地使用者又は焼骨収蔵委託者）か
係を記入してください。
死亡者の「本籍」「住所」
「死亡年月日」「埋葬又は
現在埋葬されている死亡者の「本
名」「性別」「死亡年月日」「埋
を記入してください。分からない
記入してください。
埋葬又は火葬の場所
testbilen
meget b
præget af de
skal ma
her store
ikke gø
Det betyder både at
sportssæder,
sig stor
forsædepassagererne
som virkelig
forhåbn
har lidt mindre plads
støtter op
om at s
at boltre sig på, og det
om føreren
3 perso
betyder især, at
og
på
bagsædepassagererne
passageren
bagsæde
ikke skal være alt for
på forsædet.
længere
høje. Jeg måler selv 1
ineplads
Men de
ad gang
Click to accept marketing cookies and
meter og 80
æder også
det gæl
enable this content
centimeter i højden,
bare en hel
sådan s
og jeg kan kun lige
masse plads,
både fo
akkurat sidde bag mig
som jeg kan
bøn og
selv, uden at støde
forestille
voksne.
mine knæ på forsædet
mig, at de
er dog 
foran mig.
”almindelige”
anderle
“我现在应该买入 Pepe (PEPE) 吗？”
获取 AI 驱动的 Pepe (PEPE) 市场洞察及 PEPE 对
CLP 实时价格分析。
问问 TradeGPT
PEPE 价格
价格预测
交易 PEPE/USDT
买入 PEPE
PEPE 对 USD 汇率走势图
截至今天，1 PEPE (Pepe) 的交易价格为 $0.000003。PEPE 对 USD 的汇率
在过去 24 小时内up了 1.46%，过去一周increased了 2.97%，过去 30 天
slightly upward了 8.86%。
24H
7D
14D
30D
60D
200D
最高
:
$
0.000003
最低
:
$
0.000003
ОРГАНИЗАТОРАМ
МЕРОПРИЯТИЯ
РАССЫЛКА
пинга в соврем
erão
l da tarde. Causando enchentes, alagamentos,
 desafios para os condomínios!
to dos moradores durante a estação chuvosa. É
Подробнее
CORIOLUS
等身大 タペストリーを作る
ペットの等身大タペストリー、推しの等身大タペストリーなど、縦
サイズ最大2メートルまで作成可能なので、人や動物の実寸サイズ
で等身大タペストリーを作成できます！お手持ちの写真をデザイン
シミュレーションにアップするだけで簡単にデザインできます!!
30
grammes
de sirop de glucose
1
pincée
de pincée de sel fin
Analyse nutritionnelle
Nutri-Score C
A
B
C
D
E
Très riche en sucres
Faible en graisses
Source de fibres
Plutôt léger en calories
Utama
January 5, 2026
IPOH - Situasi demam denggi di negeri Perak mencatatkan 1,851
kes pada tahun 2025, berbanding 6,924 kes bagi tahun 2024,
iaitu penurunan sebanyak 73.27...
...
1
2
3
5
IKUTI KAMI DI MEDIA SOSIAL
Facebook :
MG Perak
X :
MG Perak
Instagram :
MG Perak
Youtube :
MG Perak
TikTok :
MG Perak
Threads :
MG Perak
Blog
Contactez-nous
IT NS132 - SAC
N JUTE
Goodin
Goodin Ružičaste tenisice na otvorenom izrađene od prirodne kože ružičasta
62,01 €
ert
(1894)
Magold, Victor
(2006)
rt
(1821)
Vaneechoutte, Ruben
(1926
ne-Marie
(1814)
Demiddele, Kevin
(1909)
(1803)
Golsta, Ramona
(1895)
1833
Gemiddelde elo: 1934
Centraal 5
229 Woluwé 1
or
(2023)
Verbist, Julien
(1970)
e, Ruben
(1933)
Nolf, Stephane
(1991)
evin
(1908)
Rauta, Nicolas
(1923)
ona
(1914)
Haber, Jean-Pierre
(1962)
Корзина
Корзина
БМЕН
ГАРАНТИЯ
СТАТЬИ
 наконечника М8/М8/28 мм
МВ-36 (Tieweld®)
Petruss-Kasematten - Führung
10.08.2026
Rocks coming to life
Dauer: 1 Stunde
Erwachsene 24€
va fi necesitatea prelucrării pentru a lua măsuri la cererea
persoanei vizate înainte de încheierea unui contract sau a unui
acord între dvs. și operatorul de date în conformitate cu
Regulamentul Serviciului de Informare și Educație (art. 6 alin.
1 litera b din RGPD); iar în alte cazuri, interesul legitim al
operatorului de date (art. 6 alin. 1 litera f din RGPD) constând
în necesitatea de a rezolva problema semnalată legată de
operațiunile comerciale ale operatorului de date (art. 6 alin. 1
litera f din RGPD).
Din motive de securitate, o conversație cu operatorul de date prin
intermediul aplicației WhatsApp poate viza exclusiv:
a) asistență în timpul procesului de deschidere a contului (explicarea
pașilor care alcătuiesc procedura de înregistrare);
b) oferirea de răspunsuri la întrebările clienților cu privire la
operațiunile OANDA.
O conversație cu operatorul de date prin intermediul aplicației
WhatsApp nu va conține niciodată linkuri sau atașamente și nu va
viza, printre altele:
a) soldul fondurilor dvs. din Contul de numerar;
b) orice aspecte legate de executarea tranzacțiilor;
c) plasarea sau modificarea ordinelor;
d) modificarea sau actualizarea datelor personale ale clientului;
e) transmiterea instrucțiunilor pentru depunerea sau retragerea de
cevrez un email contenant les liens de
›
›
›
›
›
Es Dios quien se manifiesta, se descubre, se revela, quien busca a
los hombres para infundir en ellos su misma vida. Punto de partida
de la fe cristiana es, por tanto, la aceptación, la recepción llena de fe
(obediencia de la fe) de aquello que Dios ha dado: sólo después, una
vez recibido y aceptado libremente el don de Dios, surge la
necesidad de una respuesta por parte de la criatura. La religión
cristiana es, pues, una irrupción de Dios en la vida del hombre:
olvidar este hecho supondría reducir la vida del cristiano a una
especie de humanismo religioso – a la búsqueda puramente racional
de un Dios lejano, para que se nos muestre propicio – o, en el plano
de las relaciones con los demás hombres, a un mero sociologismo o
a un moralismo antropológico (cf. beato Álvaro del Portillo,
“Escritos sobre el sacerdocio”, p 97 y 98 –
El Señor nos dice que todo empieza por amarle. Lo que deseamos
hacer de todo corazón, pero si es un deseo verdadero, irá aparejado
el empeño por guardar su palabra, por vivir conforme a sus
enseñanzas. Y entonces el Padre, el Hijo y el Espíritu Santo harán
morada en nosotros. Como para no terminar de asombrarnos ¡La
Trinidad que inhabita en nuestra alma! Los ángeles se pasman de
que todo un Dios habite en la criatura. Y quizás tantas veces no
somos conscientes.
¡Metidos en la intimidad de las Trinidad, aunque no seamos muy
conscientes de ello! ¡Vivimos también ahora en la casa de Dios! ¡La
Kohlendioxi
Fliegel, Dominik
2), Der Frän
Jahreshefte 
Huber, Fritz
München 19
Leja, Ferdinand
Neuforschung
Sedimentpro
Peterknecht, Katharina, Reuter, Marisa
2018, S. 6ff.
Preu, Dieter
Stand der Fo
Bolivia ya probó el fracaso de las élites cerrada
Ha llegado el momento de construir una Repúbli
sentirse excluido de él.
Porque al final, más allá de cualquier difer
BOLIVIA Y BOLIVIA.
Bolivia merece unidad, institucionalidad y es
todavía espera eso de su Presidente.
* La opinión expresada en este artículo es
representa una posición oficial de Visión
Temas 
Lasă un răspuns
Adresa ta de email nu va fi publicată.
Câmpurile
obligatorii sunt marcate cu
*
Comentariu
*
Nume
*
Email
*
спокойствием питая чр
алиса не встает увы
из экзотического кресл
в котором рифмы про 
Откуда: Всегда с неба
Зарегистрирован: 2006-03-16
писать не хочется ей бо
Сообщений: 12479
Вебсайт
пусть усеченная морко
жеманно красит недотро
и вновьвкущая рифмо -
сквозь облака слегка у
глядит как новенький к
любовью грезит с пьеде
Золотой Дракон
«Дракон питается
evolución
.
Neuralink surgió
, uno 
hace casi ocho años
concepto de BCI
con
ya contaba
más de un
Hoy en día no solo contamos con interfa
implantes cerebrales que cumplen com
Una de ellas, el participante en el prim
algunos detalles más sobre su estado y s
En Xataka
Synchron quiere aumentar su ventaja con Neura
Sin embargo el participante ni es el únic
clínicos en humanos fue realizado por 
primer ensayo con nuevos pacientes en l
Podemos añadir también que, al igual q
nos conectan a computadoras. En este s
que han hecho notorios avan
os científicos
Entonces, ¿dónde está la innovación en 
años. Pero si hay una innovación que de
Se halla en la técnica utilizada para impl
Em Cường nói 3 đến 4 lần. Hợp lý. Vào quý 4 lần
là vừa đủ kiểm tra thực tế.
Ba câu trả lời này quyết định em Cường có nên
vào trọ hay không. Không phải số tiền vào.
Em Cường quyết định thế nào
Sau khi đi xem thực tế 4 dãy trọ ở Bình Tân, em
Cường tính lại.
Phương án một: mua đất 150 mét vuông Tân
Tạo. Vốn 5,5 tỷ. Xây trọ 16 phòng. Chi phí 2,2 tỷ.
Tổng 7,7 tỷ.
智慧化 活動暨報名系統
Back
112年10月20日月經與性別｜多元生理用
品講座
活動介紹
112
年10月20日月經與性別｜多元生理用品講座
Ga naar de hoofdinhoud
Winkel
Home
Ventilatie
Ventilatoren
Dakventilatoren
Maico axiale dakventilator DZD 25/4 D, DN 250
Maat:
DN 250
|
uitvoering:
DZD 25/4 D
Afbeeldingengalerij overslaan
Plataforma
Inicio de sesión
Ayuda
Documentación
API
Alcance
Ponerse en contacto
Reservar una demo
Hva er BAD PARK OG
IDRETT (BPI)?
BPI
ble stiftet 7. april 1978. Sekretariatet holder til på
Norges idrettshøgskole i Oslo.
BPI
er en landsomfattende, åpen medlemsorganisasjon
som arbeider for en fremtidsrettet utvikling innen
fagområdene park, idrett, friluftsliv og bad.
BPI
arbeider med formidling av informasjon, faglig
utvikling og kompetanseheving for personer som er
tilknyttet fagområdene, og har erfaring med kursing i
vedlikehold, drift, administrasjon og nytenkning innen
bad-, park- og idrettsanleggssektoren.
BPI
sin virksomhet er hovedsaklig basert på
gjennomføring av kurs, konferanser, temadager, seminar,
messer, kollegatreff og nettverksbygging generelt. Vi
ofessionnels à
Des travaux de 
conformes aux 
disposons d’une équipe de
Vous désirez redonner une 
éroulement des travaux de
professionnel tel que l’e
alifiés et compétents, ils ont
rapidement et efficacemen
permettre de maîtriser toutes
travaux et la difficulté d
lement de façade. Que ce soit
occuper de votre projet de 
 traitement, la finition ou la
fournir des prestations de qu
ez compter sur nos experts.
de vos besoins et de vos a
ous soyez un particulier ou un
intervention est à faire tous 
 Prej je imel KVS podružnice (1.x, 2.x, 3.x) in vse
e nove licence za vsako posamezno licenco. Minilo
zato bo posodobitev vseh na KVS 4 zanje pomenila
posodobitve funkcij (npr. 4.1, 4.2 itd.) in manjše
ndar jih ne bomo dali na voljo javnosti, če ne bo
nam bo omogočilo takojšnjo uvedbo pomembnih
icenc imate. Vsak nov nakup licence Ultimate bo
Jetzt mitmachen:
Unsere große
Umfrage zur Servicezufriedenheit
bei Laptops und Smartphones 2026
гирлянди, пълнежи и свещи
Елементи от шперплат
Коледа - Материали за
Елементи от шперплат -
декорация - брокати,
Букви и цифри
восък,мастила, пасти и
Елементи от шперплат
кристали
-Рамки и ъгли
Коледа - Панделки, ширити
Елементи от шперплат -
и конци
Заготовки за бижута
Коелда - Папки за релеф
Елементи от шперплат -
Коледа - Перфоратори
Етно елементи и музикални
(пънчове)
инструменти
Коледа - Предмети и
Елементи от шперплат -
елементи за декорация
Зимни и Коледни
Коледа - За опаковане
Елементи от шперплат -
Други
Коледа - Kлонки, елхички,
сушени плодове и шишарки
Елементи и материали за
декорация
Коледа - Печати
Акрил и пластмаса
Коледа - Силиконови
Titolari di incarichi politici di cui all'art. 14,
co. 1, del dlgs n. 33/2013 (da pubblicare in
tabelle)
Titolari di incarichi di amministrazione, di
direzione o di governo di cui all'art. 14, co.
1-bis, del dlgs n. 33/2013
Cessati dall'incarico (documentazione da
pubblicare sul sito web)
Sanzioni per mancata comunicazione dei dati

YOUR INSTRUCTIONS:
Report back each line of the entries that holds the string "licence".

SOLUTION BELOW:
e nove licence za vsako posamezno licenco. Minilo
icenc imate. Vsak nov nakup licence Ultimate bo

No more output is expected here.